Return each line of the listing that follows in which the string "header" can be found.

▶ _Materials provided_:
======

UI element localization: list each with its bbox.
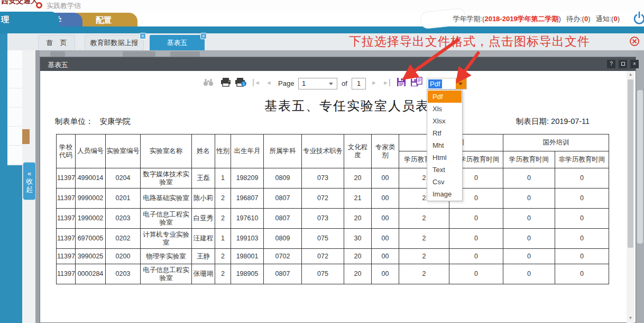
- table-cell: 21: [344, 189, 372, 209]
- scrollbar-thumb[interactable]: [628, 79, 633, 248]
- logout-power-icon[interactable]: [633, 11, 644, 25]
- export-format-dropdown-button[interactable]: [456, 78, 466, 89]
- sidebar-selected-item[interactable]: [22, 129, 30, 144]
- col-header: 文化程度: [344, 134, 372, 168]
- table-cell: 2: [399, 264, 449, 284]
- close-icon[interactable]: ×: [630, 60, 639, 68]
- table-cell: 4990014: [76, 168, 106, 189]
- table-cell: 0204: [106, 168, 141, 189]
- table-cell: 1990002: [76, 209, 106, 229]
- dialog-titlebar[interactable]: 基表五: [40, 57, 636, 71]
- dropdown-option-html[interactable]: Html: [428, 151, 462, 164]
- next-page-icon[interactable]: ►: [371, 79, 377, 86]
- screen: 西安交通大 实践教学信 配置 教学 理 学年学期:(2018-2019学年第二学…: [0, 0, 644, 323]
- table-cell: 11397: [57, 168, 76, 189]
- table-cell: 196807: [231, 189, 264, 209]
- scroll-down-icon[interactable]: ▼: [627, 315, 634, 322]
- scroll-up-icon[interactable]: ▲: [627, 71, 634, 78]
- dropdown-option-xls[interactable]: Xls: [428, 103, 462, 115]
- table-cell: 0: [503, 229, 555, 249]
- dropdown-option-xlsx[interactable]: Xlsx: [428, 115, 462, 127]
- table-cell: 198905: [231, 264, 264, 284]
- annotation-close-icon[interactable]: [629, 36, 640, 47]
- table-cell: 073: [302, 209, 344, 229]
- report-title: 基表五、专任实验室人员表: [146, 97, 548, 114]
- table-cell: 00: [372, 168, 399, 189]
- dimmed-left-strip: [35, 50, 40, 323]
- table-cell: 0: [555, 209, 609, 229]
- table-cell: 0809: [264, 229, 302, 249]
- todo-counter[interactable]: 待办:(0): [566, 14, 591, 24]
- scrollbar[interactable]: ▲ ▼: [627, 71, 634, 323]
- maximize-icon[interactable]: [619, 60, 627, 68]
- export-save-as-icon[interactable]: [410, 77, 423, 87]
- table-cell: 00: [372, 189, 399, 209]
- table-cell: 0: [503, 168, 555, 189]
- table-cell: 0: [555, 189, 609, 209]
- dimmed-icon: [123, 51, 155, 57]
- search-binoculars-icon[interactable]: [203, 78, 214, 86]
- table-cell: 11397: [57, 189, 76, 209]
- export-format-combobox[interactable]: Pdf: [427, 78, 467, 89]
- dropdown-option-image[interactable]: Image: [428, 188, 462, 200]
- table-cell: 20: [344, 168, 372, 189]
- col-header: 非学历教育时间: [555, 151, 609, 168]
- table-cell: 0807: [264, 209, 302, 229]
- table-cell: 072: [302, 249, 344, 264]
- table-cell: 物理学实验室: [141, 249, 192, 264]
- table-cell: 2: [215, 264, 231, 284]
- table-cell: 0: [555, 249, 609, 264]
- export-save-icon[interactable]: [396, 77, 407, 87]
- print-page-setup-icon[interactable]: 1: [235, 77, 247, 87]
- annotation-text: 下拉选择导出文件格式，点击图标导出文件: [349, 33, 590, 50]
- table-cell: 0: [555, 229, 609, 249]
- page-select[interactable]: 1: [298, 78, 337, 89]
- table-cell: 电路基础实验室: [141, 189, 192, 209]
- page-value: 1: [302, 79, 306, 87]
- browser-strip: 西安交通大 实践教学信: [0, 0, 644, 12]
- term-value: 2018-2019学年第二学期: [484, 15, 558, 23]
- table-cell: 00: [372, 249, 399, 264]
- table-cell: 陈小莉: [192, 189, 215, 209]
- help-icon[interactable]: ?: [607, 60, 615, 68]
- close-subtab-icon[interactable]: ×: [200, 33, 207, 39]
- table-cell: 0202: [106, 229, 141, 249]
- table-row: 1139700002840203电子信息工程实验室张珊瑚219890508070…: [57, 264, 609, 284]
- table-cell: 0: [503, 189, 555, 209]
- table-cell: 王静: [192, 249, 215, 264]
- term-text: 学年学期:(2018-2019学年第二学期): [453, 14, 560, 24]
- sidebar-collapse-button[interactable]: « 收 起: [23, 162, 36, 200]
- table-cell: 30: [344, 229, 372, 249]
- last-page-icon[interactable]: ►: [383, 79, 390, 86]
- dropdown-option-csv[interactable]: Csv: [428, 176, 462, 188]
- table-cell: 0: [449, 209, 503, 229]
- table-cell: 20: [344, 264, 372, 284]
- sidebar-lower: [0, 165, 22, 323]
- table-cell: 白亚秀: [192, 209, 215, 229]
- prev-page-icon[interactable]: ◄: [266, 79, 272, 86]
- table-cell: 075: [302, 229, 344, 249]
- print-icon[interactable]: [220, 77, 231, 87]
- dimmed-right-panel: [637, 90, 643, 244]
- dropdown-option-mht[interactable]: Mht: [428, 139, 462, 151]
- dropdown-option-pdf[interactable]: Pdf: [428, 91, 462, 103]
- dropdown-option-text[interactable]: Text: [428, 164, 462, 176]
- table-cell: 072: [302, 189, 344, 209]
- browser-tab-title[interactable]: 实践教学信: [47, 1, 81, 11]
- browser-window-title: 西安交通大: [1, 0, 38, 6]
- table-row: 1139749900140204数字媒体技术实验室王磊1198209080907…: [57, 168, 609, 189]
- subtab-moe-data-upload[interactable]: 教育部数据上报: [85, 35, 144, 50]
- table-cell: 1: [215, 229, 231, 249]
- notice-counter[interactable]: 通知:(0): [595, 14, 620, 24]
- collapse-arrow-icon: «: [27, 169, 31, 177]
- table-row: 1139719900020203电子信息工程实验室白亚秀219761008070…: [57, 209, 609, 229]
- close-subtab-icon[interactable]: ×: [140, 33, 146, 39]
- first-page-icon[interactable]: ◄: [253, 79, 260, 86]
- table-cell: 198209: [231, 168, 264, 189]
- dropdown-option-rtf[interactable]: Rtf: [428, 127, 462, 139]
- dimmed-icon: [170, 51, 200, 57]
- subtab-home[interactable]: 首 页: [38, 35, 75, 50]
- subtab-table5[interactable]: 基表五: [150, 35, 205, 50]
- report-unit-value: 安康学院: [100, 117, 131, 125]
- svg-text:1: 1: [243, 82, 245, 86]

======

▶ _Written answer_:
- col-header: 文化程度: [344, 134, 372, 168]
- col-header: 非学历教育时间: [555, 151, 609, 168]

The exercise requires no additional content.